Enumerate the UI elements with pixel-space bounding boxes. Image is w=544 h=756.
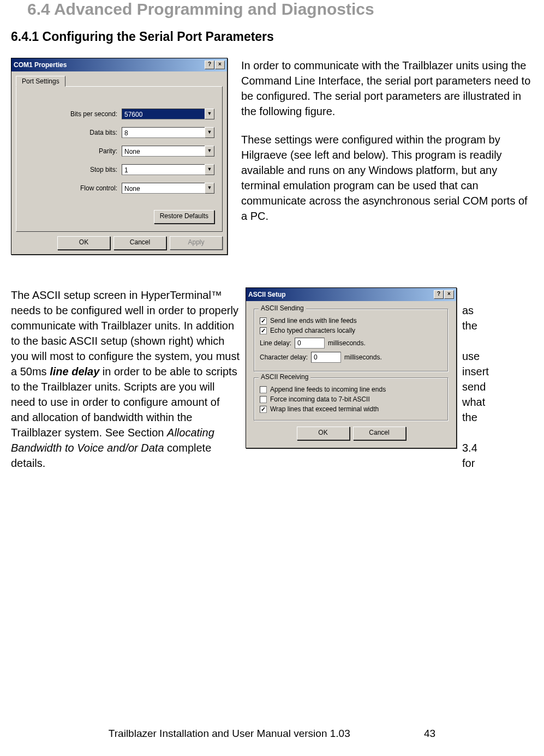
page-footer: Trailblazer Installation and User Manual…	[0, 728, 544, 740]
help-icon[interactable]: ?	[434, 290, 444, 299]
paragraph-2: These settings were configured within th…	[241, 132, 533, 224]
wrap-lines-checkbox[interactable]: ✓	[260, 406, 267, 413]
echo-typed-checkbox[interactable]: ✓	[260, 327, 267, 334]
ok-button[interactable]: OK	[57, 236, 110, 250]
character-delay-input[interactable]: 0	[311, 352, 341, 363]
force-7bit-checkbox[interactable]	[260, 396, 267, 403]
data-bits-label: Data bits:	[89, 129, 117, 136]
bits-per-second-combo[interactable]: 57600 ▼	[122, 109, 214, 119]
echo-typed-label: Echo typed characters locally	[270, 327, 355, 334]
append-line-feeds-label: Append line feeds to incoming line ends	[270, 386, 386, 393]
dialog-title: COM1 Properties	[14, 61, 67, 69]
ascii-sending-group: ASCII Sending ✓ Send line ends with line…	[254, 309, 449, 372]
data-bits-combo[interactable]: 8 ▼	[122, 127, 214, 138]
ok-button[interactable]: OK	[297, 427, 350, 440]
close-icon[interactable]: ×	[444, 290, 454, 299]
section-heading: 6.4 Advanced Programming and Diagnostics	[27, 0, 533, 19]
flow-control-value[interactable]: None	[122, 183, 205, 194]
parity-value[interactable]: None	[122, 146, 205, 157]
line-delay-input[interactable]: 0	[295, 338, 325, 349]
parity-combo[interactable]: None ▼	[122, 146, 214, 157]
chevron-down-icon[interactable]: ▼	[205, 127, 214, 138]
dialog-titlebar: ASCII Setup ? ×	[246, 288, 456, 301]
paragraph-3: The ASCII setup screen in HyperTerminal™…	[11, 287, 240, 471]
restore-defaults-button[interactable]: Restore Defaults	[154, 210, 214, 224]
help-icon[interactable]: ?	[205, 61, 214, 69]
cancel-button[interactable]: Cancel	[353, 427, 406, 440]
close-icon[interactable]: ×	[215, 61, 225, 69]
send-line-ends-checkbox[interactable]: ✓	[260, 317, 267, 325]
chevron-down-icon[interactable]: ▼	[205, 109, 214, 119]
force-7bit-label: Force incoming data to 7-bit ASCII	[270, 395, 370, 403]
stop-bits-label: Stop bits:	[90, 166, 117, 173]
bits-per-second-value[interactable]: 57600	[122, 109, 205, 119]
cancel-button[interactable]: Cancel	[113, 236, 166, 250]
send-line-ends-label: Send line ends with line feeds	[270, 317, 357, 325]
paragraph-1: In order to communicate with the Trailbl…	[241, 58, 533, 119]
group-title-receiving: ASCII Receiving	[259, 373, 310, 381]
flow-control-combo[interactable]: None ▼	[122, 183, 214, 194]
group-title-sending: ASCII Sending	[259, 304, 306, 312]
tab-port-settings[interactable]: Port Settings	[16, 76, 65, 87]
append-line-feeds-checkbox[interactable]	[260, 386, 267, 393]
footer-text: Trailblazer Installation and User Manual…	[109, 728, 350, 739]
dialog-titlebar: COM1 Properties ? ×	[11, 58, 227, 71]
page-number: 43	[424, 728, 435, 739]
ms-label: milliseconds.	[328, 339, 366, 347]
flow-control-label: Flow control:	[80, 184, 117, 192]
right-margin-words: as the use insert send what the 3.4 for	[462, 287, 489, 471]
stop-bits-value[interactable]: 1	[122, 164, 205, 175]
parity-label: Parity:	[99, 147, 117, 155]
chevron-down-icon[interactable]: ▼	[205, 146, 214, 157]
dialog-title: ASCII Setup	[248, 291, 286, 298]
bits-per-second-label: Bits per second:	[70, 110, 117, 118]
ascii-setup-dialog: ASCII Setup ? × ASCII Sending ✓ Send lin…	[246, 287, 457, 448]
chevron-down-icon[interactable]: ▼	[205, 183, 214, 194]
stop-bits-combo[interactable]: 1 ▼	[122, 164, 214, 175]
subsection-heading: 6.4.1 Configuring the Serial Port Parame…	[11, 29, 533, 44]
wrap-lines-label: Wrap lines that exceed terminal width	[270, 405, 379, 413]
chevron-down-icon[interactable]: ▼	[205, 164, 214, 175]
ascii-receiving-group: ASCII Receiving Append line feeds to inc…	[254, 377, 449, 421]
apply-button[interactable]: Apply	[170, 236, 223, 250]
data-bits-value[interactable]: 8	[122, 127, 205, 138]
com1-properties-dialog: COM1 Properties ? × Port Settings Bits p…	[11, 58, 228, 255]
line-delay-label: Line delay:	[260, 339, 291, 347]
ms-label: milliseconds.	[344, 353, 382, 361]
character-delay-label: Character delay:	[260, 353, 308, 361]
* * * * * * *
• **Problem**:
Would you return the records exactly, keeping out every picture?

• **Answer to this task**:
Enumerate the UI elements with pixel-space bounding boxes. Image is w=544 h=756.
page-footer: Trailblazer Installation and User Manual…	[0, 728, 544, 740]
help-icon[interactable]: ?	[434, 290, 444, 299]
paragraph-2: These settings were configured within th…	[241, 132, 533, 224]
wrap-lines-checkbox[interactable]: ✓	[260, 406, 267, 413]
echo-typed-checkbox[interactable]: ✓	[260, 327, 267, 334]
ok-button[interactable]: OK	[57, 236, 110, 250]
character-delay-input[interactable]: 0	[311, 352, 341, 363]
force-7bit-checkbox[interactable]	[260, 396, 267, 403]
data-bits-label: Data bits:	[89, 129, 117, 136]
bits-per-second-combo[interactable]: 57600 ▼	[122, 109, 214, 119]
echo-typed-label: Echo typed characters locally	[270, 327, 355, 334]
append-line-feeds-label: Append line feeds to incoming line ends	[270, 386, 386, 393]
dialog-title: COM1 Properties	[14, 61, 67, 69]
ascii-sending-group: ASCII Sending ✓ Send line ends with line…	[254, 309, 449, 372]
data-bits-combo[interactable]: 8 ▼	[122, 127, 214, 138]
ok-button[interactable]: OK	[297, 427, 350, 440]
close-icon[interactable]: ×	[444, 290, 454, 299]
section-heading: 6.4 Advanced Programming and Diagnostics	[27, 0, 533, 19]
flow-control-value[interactable]: None	[122, 183, 205, 194]
parity-value[interactable]: None	[122, 146, 205, 157]
line-delay-input[interactable]: 0	[295, 338, 325, 349]
parity-combo[interactable]: None ▼	[122, 146, 214, 157]
chevron-down-icon[interactable]: ▼	[205, 127, 214, 138]
dialog-titlebar: ASCII Setup ? ×	[246, 288, 456, 301]
paragraph-3: The ASCII setup screen in HyperTerminal™…	[11, 287, 240, 471]
restore-defaults-button[interactable]: Restore Defaults	[154, 210, 214, 224]
help-icon[interactable]: ?	[205, 61, 214, 69]
cancel-button[interactable]: Cancel	[353, 427, 406, 440]
close-icon[interactable]: ×	[215, 61, 225, 69]
send-line-ends-checkbox[interactable]: ✓	[260, 317, 267, 325]
chevron-down-icon[interactable]: ▼	[205, 109, 214, 119]
force-7bit-label: Force incoming data to 7-bit ASCII	[270, 395, 370, 403]
stop-bits-label: Stop bits:	[90, 166, 117, 173]
bits-per-second-value[interactable]: 57600	[122, 109, 205, 119]
cancel-button[interactable]: Cancel	[113, 236, 166, 250]
send-line-ends-label: Send line ends with line feeds	[270, 317, 357, 325]
paragraph-1: In order to communicate with the Trailbl…	[241, 58, 533, 119]
group-title-receiving: ASCII Receiving	[259, 373, 310, 381]
flow-control-combo[interactable]: None ▼	[122, 183, 214, 194]
group-title-sending: ASCII Sending	[259, 304, 306, 312]
tab-port-settings[interactable]: Port Settings	[16, 76, 65, 87]
append-line-feeds-checkbox[interactable]	[260, 386, 267, 393]
footer-text: Trailblazer Installation and User Manual…	[109, 728, 350, 739]
dialog-titlebar: COM1 Properties ? ×	[11, 58, 227, 71]
page-number: 43	[424, 728, 435, 739]
ms-label: milliseconds.	[328, 339, 366, 347]
flow-control-label: Flow control:	[80, 184, 117, 192]
right-margin-words: as the use insert send what the 3.4 for	[462, 287, 489, 471]
stop-bits-value[interactable]: 1	[122, 164, 205, 175]
parity-label: Parity:	[99, 147, 117, 155]
chevron-down-icon[interactable]: ▼	[205, 146, 214, 157]
dialog-title: ASCII Setup	[248, 291, 286, 298]
bits-per-second-label: Bits per second:	[70, 110, 117, 118]
ascii-setup-dialog: ASCII Setup ? × ASCII Sending ✓ Send lin…	[246, 287, 457, 448]
chevron-down-icon[interactable]: ▼	[205, 183, 214, 194]
stop-bits-combo[interactable]: 1 ▼	[122, 164, 214, 175]
subsection-heading: 6.4.1 Configuring the Serial Port Parame…	[11, 29, 533, 44]
wrap-lines-label: Wrap lines that exceed terminal width	[270, 405, 379, 413]
chevron-down-icon[interactable]: ▼	[205, 164, 214, 175]
ascii-receiving-group: ASCII Receiving Append line feeds to inc…	[254, 377, 449, 421]
apply-button[interactable]: Apply	[170, 236, 223, 250]
data-bits-value[interactable]: 8	[122, 127, 205, 138]
com1-properties-dialog: COM1 Properties ? × Port Settings Bits p…	[11, 58, 228, 255]
line-delay-label: Line delay:	[260, 339, 291, 347]
ms-label: milliseconds.	[344, 353, 382, 361]
character-delay-label: Character delay:	[260, 353, 308, 361]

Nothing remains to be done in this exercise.